Well, I'm reading up on the issue at Wikipedia, I just wanted to pause and note that University of Minnesota professor Anatoly Lieberman (who teaches great seminars on the history of English words and lexicography) is cited as an authority.

Rah rah rah ski u mah!

Pirate Jimmy said...

I took two classes by him! Scandinavian Mythology (which you recommended if I remember correctly) and then German Folklore.

Chaka said...

So is "truthiness" a word? If I have to answer yes or no, I'll answer yes, because I have a fairly broad definition of a word. But answering just yes or no would be boring and waste far less of my time. So let's look at this in greater detail:

On the level of word formation, the construction of the word is valid, although slightly unusual. It takes the word "truth" and adds the derivational morpheme "-i-" or "-y," a productive suffix that changes nouns into adjectives. (This is a different /i/ than the one discussed under the post about cookies). Then another derivational suffix, "-ness" is added, changing the adjective back into a noun. So the word has been legitimately produced from existing English words and productive morphemes, although in terms of its elements, it's not clear how the meaning of the word should differ from "truth."

This process explains both the origination of the word at an earlier point in English (the example listed in the OED) and Colbert's coinage. The two really should be considered different words; I don't think Colbert had likely ever heard of the older word--his was a fresh coinage, I imagine. The original coinage was straightforward and eventually died out, being largely redundant with the simple word "truth." Of course the redundancy is quite fitting for Colbert's ironic meaning, that is, truth AND NOT fact.

Chaka said...

On the syntactic level, "truthiness" seems to be a legitimate word as well. It can be used in sentences in the same ways as other abstract nouns.

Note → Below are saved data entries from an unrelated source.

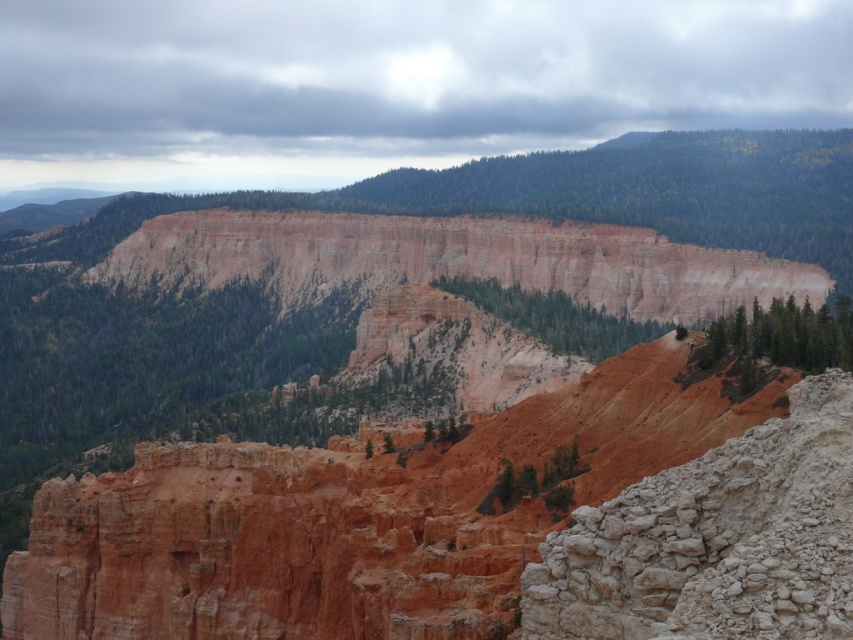 From the picture: Is white rough rock at center right to the right of green textured trees at center from the viewer's perspective?

No, white rough rock at center right is not to the right of green textured trees at center.

Looking at this image, does white rough rock at center right appear over green textured trees at center?

Actually, white rough rock at center right is below green textured trees at center.

Does point (711, 600) come in front of point (576, 301)?

Yes, it is.

The width and height of the screenshot is (853, 640). In order to click on white rough rock at center right in this screenshot , I will do `click(715, 540)`.

Is white rough rock at center right taller than green matte trees at right?

Yes, white rough rock at center right is taller than green matte trees at right.

Is white rough rock at center right to the left of green matte trees at right from the viewer's perspective?

Indeed, white rough rock at center right is positioned on the left side of green matte trees at right.

Is point (628, 531) closer to camera compared to point (788, 324)?

Yes, point (628, 531) is in front of point (788, 324).

The width and height of the screenshot is (853, 640). I want to click on white rough rock at center right, so click(x=715, y=540).

Is green textured trees at center further to camera compared to green matte trees at right?

Yes.

Which is behind, point (572, 333) or point (755, 336)?

Positioned behind is point (572, 333).

You are a GUI agent. You are given a task and a screenshot of the screen. Output one action in this format:
    pyautogui.click(x=<x>, y=<y>)
    Task: Click on the green textured trees at center
    
    Given the screenshot: What is the action you would take?
    pyautogui.click(x=555, y=317) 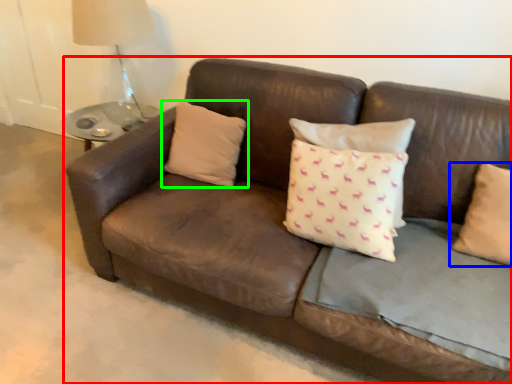 Question: Which object is positioned farthest from studio couch (highlighted by a red box)? Select from pillow (highlighted by a blue box) and pillow (highlighted by a green box).

Choices:
 (A) pillow
 (B) pillow

Answer: (A) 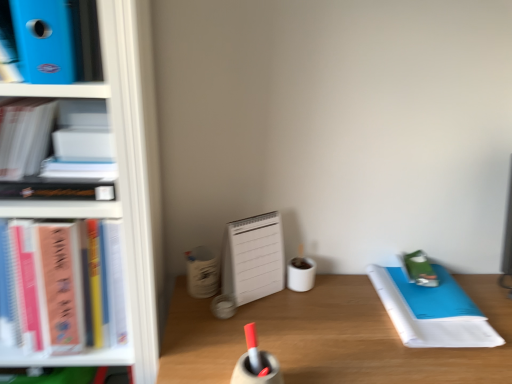 Question: Can you confirm if white matte book at upper left, which appears as the second book when ordered from the bottom, is shorter than blue plastic folder at upper left, placed as the 1th book when sorted from top to bottom?

Choices:
 (A) no
 (B) yes

Answer: (A)

Question: Can you confirm if white matte book at upper left, which appears as the second book when ordered from the bottom, is taller than blue plastic folder at upper left, placed as the 1th book when sorted from top to bottom?

Choices:
 (A) no
 (B) yes

Answer: (B)

Question: From a real-world perspective, is white matte book at upper left, which appears as the second book when ordered from the bottom, located beneath blue plastic folder at upper left, placed as the 1th book when sorted from top to bottom?

Choices:
 (A) yes
 (B) no

Answer: (A)

Question: From the image's perspective, is white matte book at upper left, the second book positioned from the top, located beneath blue plastic folder at upper left, placed as the 1th book when sorted from top to bottom?

Choices:
 (A) no
 (B) yes

Answer: (B)

Question: Is white matte book at upper left, which appears as the second book when ordered from the bottom, to the right of blue plastic folder at upper left, the third book positioned from the bottom, from the viewer's perspective?

Choices:
 (A) yes
 (B) no

Answer: (B)

Question: Can you confirm if white matte book at upper left, which appears as the second book when ordered from the bottom, is bigger than blue plastic folder at upper left, placed as the 1th book when sorted from top to bottom?

Choices:
 (A) no
 (B) yes

Answer: (B)

Question: Considering the relative sizes of green matte notebook at right and white paper notebook at right in the image provided, is green matte notebook at right wider than white paper notebook at right?

Choices:
 (A) no
 (B) yes

Answer: (A)

Question: Could you tell me if green matte notebook at right is facing white paper notebook at right?

Choices:
 (A) yes
 (B) no

Answer: (B)

Question: Is green matte notebook at right positioned in front of white paper notebook at right?

Choices:
 (A) no
 (B) yes

Answer: (A)

Question: Does green matte notebook at right have a lesser width compared to white paper notebook at right?

Choices:
 (A) no
 (B) yes

Answer: (B)

Question: Does green matte notebook at right appear on the left side of white paper notebook at right?

Choices:
 (A) yes
 (B) no

Answer: (B)

Question: From the image's perspective, is green matte notebook at right beneath white paper notebook at right?

Choices:
 (A) no
 (B) yes

Answer: (A)

Question: Is wooden desk at center positioned behind white paper notebook at right?

Choices:
 (A) yes
 (B) no

Answer: (B) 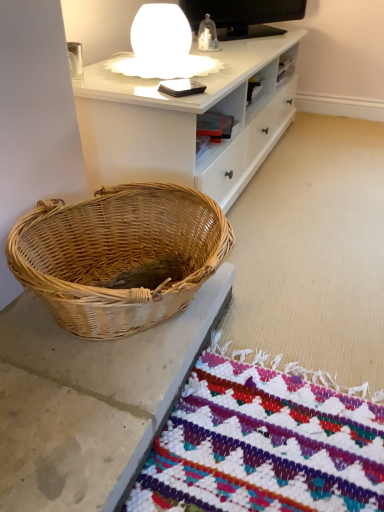 Question: Does woven natural basket at lower left appear on the right side of white matte table lamp at upper center?

Choices:
 (A) no
 (B) yes

Answer: (A)

Question: Can white matte table lamp at upper center be found inside woven natural basket at lower left?

Choices:
 (A) yes
 (B) no

Answer: (B)

Question: Is woven natural basket at lower left taller than white matte table lamp at upper center?

Choices:
 (A) no
 (B) yes

Answer: (B)

Question: Does woven natural basket at lower left come behind white matte table lamp at upper center?

Choices:
 (A) no
 (B) yes

Answer: (A)

Question: Is woven natural basket at lower left not close to white matte table lamp at upper center?

Choices:
 (A) no
 (B) yes

Answer: (A)

Question: From a real-world perspective, is woven natural basket at lower left located beneath white matte table lamp at upper center?

Choices:
 (A) no
 (B) yes

Answer: (B)

Question: Considering the relative positions of white matte table lamp at upper center and woven natural basket at lower left in the image provided, is white matte table lamp at upper center to the left of woven natural basket at lower left from the viewer's perspective?

Choices:
 (A) no
 (B) yes

Answer: (A)

Question: From a real-world perspective, is white matte table lamp at upper center physically below woven natural basket at lower left?

Choices:
 (A) no
 (B) yes

Answer: (A)

Question: Is white matte table lamp at upper center outside of woven natural basket at lower left?

Choices:
 (A) yes
 (B) no

Answer: (A)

So because the word is formed like real words and behaves syntactically like a word, we can be confident that it can be used to communicate in discourse--provided that the speaker and the hearers have some common idea of what the word means.

Thus we begin the socio-linguistics.

Chaka said...

The main evidence that "truthiness" has become a legitimate word is its usage by relatively few "speakers" who have the ability to reach many "hearers." Members of the media such as Colbert and AP and NYT writers are having conversations using the word (although many of them are metalinguistic, discussions of the word itself rather than using the word). To what extent the word is being used by the public is unknown--I've never heard anyone use it "in real life."

One might ask why the word has become well-known in journalistic circles. I would point out that the word fills a gap in the vocabulary of that community. I think Wikipedia's comparison to "double-think" is very appropriate, but "truthiness" might actually capture the idea better.

(The Couch: So you're saying that Colbert is a better writer than Orwell. Me: over short distances)

The journalistic community experiences conversations with people who disagree with them and seem to to so sincerely and in defiance of fact. The word describes (and more relevantly, rationalizes) that experience. The word gives them a category in which to place such arguments, thereby dismissing it.

To the extent that other communities experience similar forms of disagreement, the word "truthiness" will fulfill a similar need and will probably be adopted.